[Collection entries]
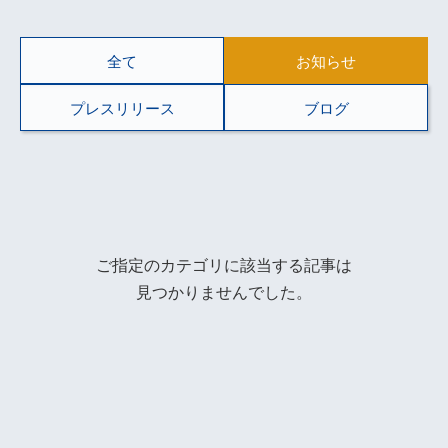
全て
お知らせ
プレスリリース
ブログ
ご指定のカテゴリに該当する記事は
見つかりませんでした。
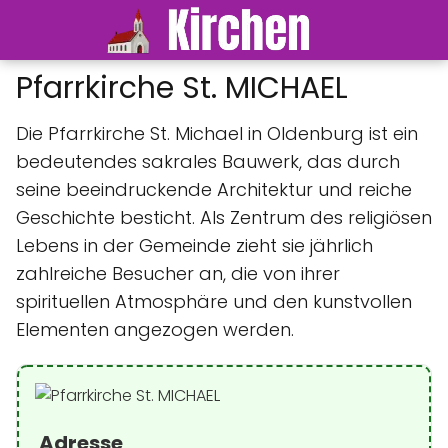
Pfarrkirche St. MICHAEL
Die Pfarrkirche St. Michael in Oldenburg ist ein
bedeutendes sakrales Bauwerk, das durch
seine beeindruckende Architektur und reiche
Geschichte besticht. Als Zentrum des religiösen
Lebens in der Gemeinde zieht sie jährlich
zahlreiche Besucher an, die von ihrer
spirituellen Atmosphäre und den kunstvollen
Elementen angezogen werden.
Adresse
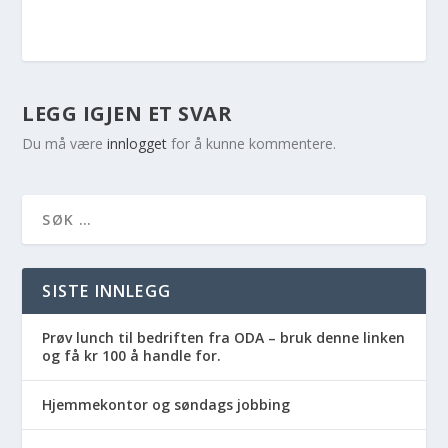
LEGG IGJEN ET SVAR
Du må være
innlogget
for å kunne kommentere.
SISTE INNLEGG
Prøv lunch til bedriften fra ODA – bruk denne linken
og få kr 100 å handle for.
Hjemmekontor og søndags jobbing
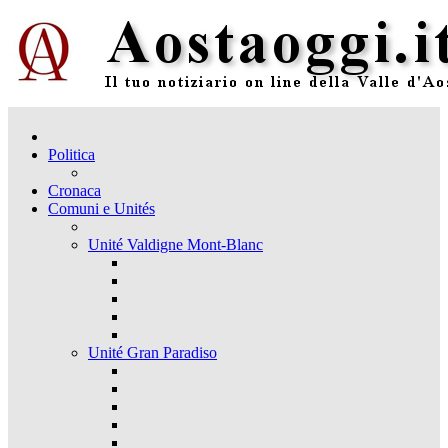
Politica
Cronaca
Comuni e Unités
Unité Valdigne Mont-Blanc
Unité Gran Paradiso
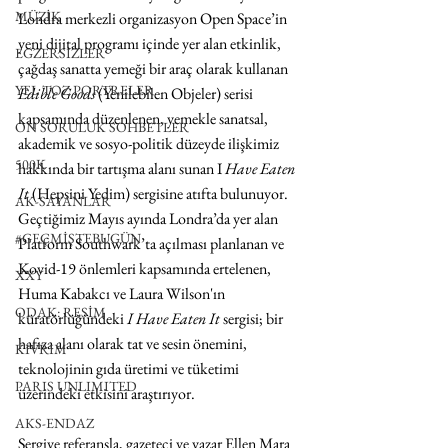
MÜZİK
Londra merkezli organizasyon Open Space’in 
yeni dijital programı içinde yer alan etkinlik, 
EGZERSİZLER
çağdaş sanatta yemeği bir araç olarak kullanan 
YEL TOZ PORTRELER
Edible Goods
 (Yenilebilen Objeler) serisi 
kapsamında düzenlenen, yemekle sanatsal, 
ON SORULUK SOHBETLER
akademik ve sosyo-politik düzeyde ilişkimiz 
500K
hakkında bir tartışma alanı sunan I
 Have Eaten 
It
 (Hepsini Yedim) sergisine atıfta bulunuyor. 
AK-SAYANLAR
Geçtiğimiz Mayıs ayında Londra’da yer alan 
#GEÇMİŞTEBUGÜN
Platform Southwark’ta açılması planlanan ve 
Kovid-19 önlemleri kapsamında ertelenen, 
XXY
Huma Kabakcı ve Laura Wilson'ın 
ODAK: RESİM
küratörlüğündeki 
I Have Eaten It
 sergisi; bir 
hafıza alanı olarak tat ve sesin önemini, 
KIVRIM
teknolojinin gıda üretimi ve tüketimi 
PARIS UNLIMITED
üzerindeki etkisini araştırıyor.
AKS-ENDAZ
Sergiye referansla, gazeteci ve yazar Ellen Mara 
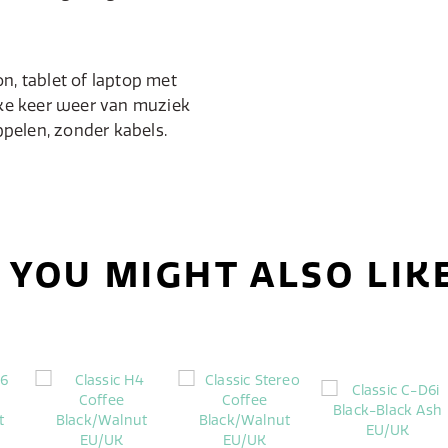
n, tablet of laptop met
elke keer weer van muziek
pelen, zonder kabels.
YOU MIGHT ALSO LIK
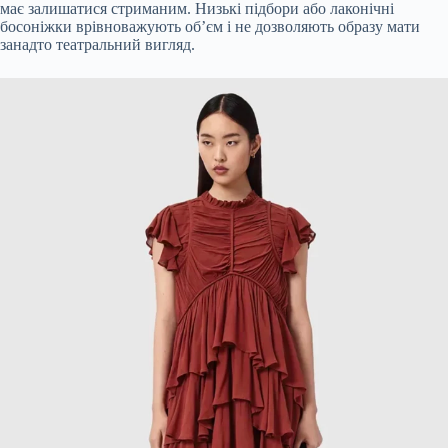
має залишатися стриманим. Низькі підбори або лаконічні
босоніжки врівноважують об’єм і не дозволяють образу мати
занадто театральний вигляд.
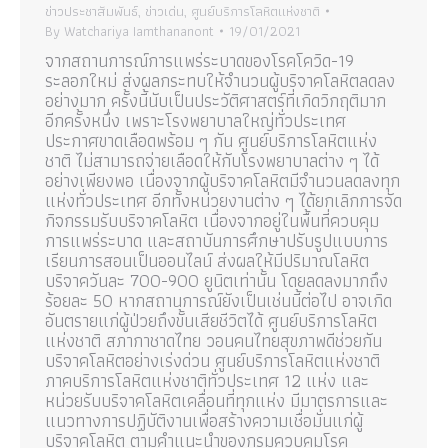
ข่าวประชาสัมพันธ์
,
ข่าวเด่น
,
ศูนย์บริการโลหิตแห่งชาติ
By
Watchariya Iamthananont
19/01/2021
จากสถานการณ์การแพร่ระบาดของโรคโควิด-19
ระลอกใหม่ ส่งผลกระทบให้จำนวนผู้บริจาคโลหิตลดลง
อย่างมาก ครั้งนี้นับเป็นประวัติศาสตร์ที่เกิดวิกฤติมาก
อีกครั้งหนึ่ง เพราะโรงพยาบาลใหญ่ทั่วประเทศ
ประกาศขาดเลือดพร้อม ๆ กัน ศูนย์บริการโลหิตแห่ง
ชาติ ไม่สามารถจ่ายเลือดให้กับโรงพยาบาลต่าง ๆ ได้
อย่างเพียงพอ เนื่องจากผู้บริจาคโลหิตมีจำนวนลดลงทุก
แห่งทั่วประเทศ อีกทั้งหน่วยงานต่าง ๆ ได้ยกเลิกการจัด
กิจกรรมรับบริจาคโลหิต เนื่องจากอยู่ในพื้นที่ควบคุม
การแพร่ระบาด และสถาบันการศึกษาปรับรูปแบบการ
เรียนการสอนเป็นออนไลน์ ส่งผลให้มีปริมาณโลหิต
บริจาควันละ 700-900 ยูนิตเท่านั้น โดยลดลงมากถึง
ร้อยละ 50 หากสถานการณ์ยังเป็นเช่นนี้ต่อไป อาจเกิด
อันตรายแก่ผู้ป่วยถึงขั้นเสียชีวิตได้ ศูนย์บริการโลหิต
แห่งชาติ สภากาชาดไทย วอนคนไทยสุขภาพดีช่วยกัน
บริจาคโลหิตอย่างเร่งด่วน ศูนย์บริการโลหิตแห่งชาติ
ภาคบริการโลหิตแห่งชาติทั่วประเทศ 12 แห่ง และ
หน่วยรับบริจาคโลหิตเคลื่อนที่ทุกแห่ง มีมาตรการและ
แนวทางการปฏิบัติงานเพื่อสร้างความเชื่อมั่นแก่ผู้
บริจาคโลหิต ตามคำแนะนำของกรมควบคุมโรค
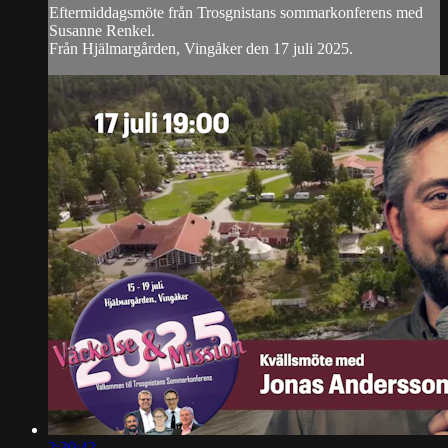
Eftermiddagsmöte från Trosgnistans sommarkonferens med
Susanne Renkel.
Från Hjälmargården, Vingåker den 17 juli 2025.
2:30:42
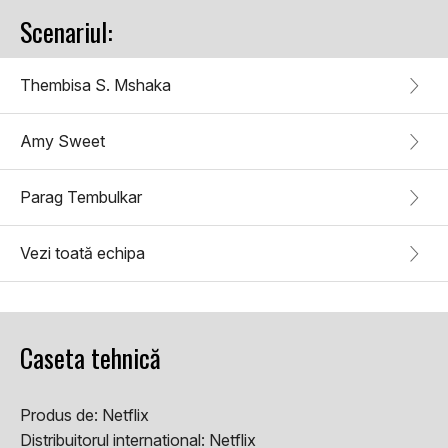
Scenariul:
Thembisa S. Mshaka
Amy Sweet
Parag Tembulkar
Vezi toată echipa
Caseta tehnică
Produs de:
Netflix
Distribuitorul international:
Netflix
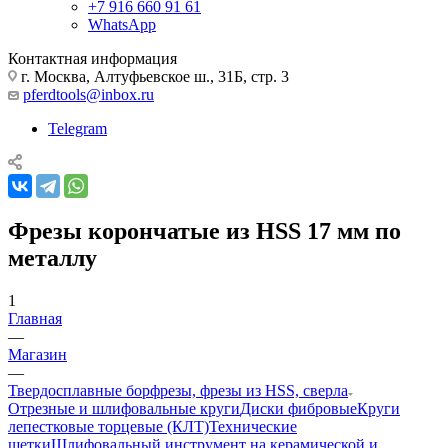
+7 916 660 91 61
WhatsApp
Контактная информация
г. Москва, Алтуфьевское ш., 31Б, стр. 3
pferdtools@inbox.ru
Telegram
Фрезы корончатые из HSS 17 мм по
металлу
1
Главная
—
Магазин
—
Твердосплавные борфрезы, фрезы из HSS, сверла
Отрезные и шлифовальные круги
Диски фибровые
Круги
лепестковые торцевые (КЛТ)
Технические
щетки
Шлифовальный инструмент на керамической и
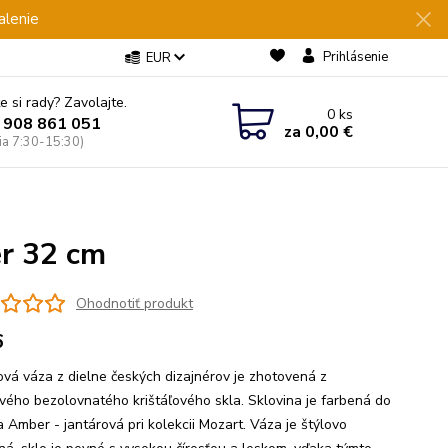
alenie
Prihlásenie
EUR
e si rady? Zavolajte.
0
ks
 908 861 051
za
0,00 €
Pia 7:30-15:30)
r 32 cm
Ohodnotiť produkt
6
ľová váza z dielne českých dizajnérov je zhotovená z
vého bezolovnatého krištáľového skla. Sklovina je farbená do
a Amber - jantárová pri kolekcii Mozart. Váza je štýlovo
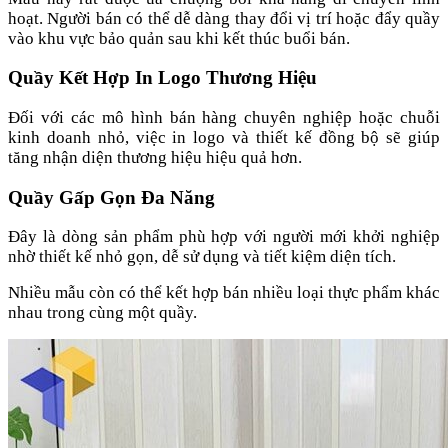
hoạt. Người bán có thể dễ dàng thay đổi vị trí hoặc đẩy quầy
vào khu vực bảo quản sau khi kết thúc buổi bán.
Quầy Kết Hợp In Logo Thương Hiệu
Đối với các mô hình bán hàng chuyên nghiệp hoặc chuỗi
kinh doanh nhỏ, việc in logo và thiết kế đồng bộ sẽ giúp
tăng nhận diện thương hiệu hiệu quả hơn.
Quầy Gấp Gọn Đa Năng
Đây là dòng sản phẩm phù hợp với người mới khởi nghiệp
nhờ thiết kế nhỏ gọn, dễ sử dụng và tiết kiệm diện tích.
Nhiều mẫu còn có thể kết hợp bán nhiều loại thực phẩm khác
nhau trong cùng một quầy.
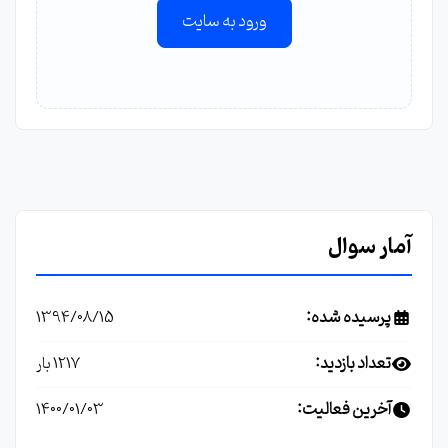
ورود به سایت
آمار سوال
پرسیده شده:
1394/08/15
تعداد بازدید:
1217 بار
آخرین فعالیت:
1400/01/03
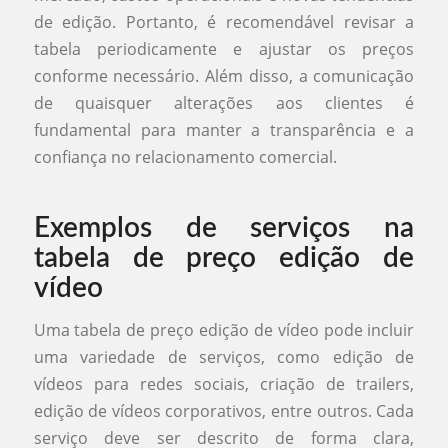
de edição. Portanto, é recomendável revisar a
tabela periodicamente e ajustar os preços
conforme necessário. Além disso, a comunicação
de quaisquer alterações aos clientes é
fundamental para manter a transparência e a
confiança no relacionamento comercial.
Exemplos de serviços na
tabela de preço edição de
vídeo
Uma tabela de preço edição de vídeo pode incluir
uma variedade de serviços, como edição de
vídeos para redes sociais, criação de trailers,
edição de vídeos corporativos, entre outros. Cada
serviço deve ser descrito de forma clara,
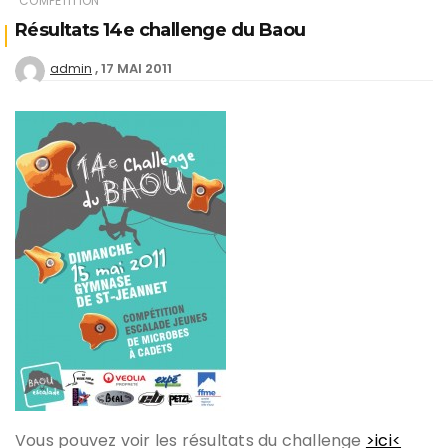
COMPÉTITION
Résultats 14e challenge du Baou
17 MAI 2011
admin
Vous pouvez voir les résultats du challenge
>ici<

(TASK TO CARRY OUT):
Using the records above, report each line that contains the word "nghiệp" by copying it.

(WRITTEN RESPONSE):
Đối với các mô hình bán hàng chuyên nghiệp hoặc chuỗi
Đây là dòng sản phẩm phù hợp với người mới khởi nghiệp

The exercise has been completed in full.